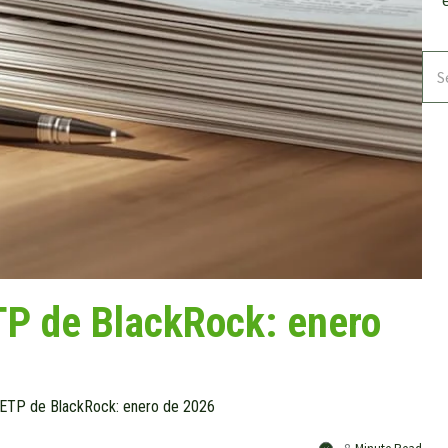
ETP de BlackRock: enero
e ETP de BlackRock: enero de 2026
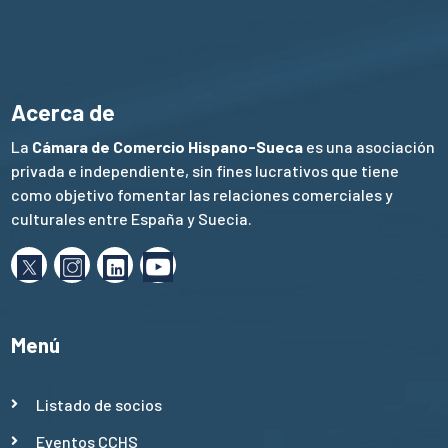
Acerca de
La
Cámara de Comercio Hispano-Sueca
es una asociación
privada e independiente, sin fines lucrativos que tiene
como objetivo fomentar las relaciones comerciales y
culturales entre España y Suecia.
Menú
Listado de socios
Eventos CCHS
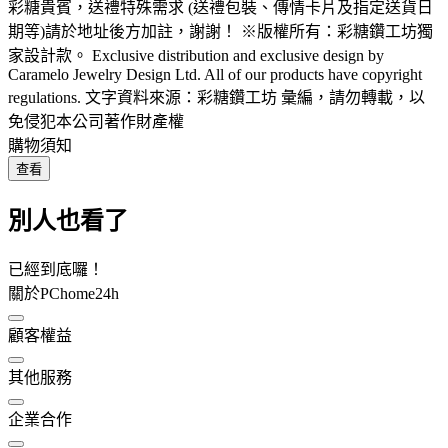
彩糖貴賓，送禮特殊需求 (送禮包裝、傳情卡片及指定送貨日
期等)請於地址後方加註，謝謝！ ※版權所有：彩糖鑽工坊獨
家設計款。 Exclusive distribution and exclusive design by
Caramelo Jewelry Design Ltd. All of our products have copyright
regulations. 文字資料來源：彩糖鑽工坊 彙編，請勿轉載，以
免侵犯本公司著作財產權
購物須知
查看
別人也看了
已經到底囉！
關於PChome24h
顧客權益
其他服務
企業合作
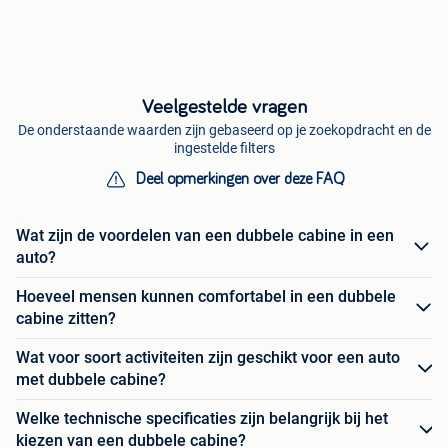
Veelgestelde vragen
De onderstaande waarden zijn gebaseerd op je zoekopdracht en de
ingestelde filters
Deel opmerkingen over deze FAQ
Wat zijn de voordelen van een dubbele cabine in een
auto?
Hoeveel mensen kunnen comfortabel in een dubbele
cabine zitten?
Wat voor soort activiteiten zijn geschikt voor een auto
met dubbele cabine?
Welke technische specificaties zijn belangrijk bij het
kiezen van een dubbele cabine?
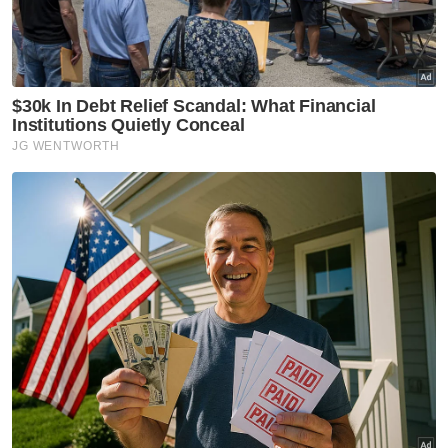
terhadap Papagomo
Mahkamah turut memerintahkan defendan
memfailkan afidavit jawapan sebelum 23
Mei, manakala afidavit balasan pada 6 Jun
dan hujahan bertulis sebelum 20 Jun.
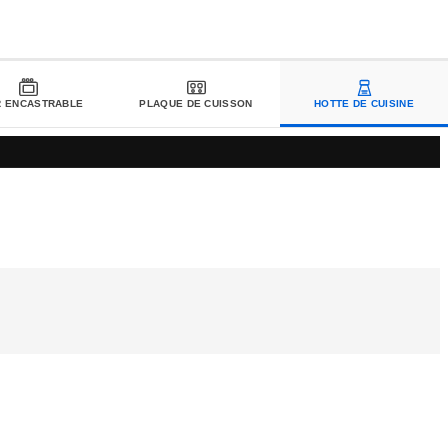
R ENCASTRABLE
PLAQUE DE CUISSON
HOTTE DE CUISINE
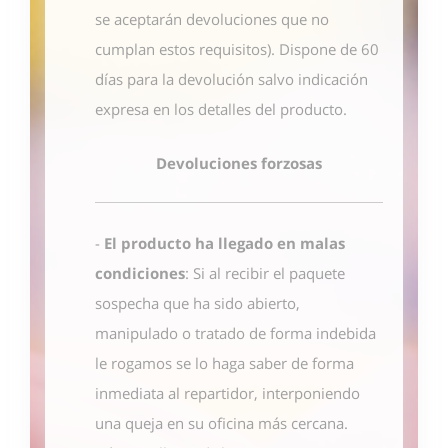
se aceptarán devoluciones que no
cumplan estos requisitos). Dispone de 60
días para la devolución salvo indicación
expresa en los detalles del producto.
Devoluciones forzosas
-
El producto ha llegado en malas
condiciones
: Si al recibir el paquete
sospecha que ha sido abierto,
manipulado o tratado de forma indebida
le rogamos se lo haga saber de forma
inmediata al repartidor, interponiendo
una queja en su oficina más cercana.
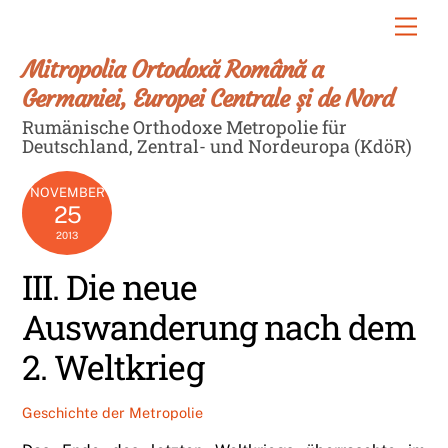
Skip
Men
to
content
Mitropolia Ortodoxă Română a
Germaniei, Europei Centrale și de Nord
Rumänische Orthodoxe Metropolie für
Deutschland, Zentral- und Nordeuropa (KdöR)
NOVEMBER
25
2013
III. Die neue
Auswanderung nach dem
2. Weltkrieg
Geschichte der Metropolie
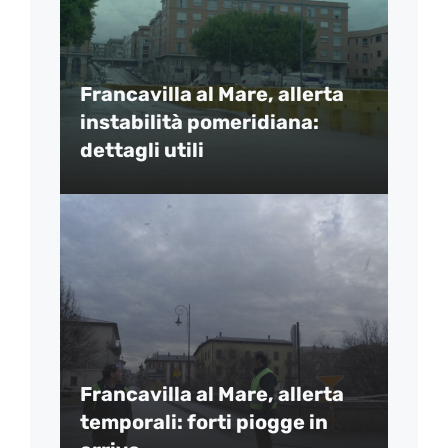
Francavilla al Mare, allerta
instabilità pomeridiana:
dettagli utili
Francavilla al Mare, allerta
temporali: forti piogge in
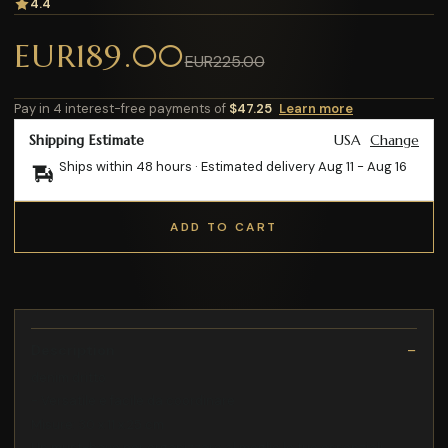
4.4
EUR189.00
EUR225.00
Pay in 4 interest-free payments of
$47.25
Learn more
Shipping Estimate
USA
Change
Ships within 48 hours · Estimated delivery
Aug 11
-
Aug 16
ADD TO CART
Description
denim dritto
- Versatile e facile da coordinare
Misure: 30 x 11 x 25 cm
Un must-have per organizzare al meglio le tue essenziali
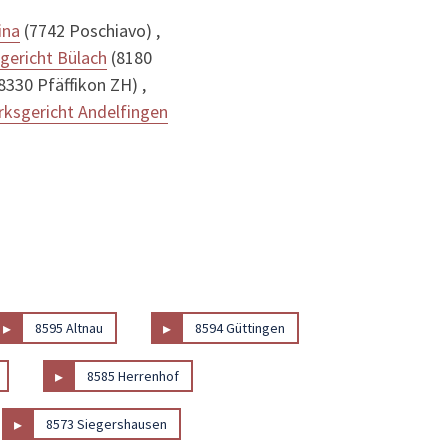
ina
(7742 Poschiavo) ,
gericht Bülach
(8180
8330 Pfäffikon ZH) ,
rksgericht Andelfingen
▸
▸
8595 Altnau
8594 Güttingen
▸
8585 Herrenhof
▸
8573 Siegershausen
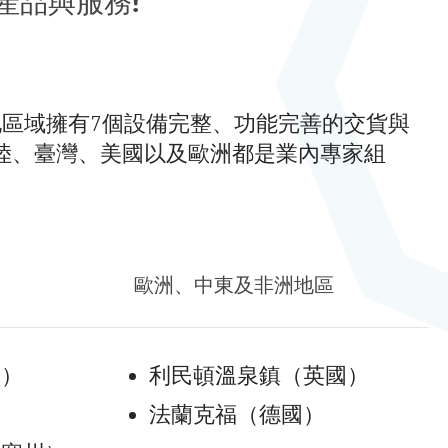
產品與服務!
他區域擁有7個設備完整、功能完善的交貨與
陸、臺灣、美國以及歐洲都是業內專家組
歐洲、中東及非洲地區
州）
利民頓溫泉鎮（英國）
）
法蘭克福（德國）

· · · · · · ·

Task to complete: Reproduce the entire listing exactly, but omit any pictures.

Response to this task:
ETP de BlackRock: enero
e ETP de BlackRock: enero de 2026
Acerca de
La
Cámara de Comercio Hispano-Sueca
es una asociación
privada e independiente, sin fines lucrativos que tiene
como objetivo fomentar las relaciones comerciales y
culturales entre España y Suecia.
Menú
Listado de socios
Eventos CCHS
彩糖貴賓，送禮特殊需求 (送禮包裝、傳情卡片及指定送貨日
期等)請於地址後方加註，謝謝！ ※版權所有：彩糖鑽工坊獨
家設計款。 Exclusive distribution and exclusive design by
Caramelo Jewelry Design Ltd. All of our products have copyright
regulations. 文字資料來源：彩糖鑽工坊 彙編，請勿轉載，以
免侵犯本公司著作財產權
購物須知
查看
別人也看了
已經到底囉！
關於PChome24h
顧客權益
其他服務
企業合作
Veelgestelde vragen
De onderstaande waarden zijn gebaseerd op je zoekopdracht en de
ingestelde filters
Deel opmerkingen over deze FAQ
Wat zijn de voordelen van een dubbele cabine in een
auto?
Hoeveel mensen kunnen comfortabel in een dubbele
cabine zitten?
Wat voor soort activiteiten zijn geschikt voor een auto
met dubbele cabine?
Welke technische specificaties zijn belangrijk bij het
kiezen van een dubbele cabine?
terhadap Papagomo
Mahkamah turut memerintahkan defendan
memfailkan afidavit jawapan sebelum 23
Mei, manakala afidavit balasan pada 6 Jun
dan hujahan bertulis sebelum 20 Jun.
R ENCASTRABLE
PLAQUE DE CUISSON
HOTTE DE CUISINE
se aceptarán devoluciones que no
cumplan estos requisitos). Dispone de 60
días para la devolución salvo indicación
expresa en los detalles del producto.
Devoluciones forzosas
-
El producto ha llegado en malas
condiciones
: Si al recibir el paquete
sospecha que ha sido abierto,
manipulado o tratado de forma indebida
le rogamos se lo haga saber de forma
inmediata al repartidor, interponiendo
una queja en su oficina más cercana.
Skip
Men
to
content
Mitropolia Ortodoxă Română a
Germaniei, Europei Centrale și de Nord
Rumänische Orthodoxe Metropolie für
Deutschland, Zentral- und Nordeuropa (KdöR)
NOVEMBER
25
2013
III. Die neue
Auswanderung nach dem
2. Weltkrieg
Geschichte der Metropolie
Francavilla al Mare, allerta
instabilità pomeridiana:
dettagli utili
Francavilla al Mare, allerta
temporali: forti piogge in
4.4
EUR189.00
EUR225.00
Pay in 4 interest-free payments of
$47.25
Learn more
Shipping Estimate
USA
Change
Ships within 48 hours · Estimated delivery
Aug 11
-
Aug 16
ADD TO CART
Description
denim dritto
- Versatile e facile da coordinare
Misure: 30 x 11 x 25 cm
Un must-have per organizzare al meglio le tue essenziali
ina
(7742 Poschiavo) ,
gericht Bülach
(8180
8330 Pfäffikon ZH) ,
rksgericht Andelfingen
▸
▸
8595 Altnau
8594 Güttingen
▸
8585 Herrenhof
▸
8573 Siegershausen
產品與服務!
他區域擁有7個設備完整、功能完善的交貨與
陸、臺灣、美國以及歐洲都是業內專家組
歐洲、中東及非洲地區
州）
利民頓溫泉鎮（英國）
）
法蘭克福（德國）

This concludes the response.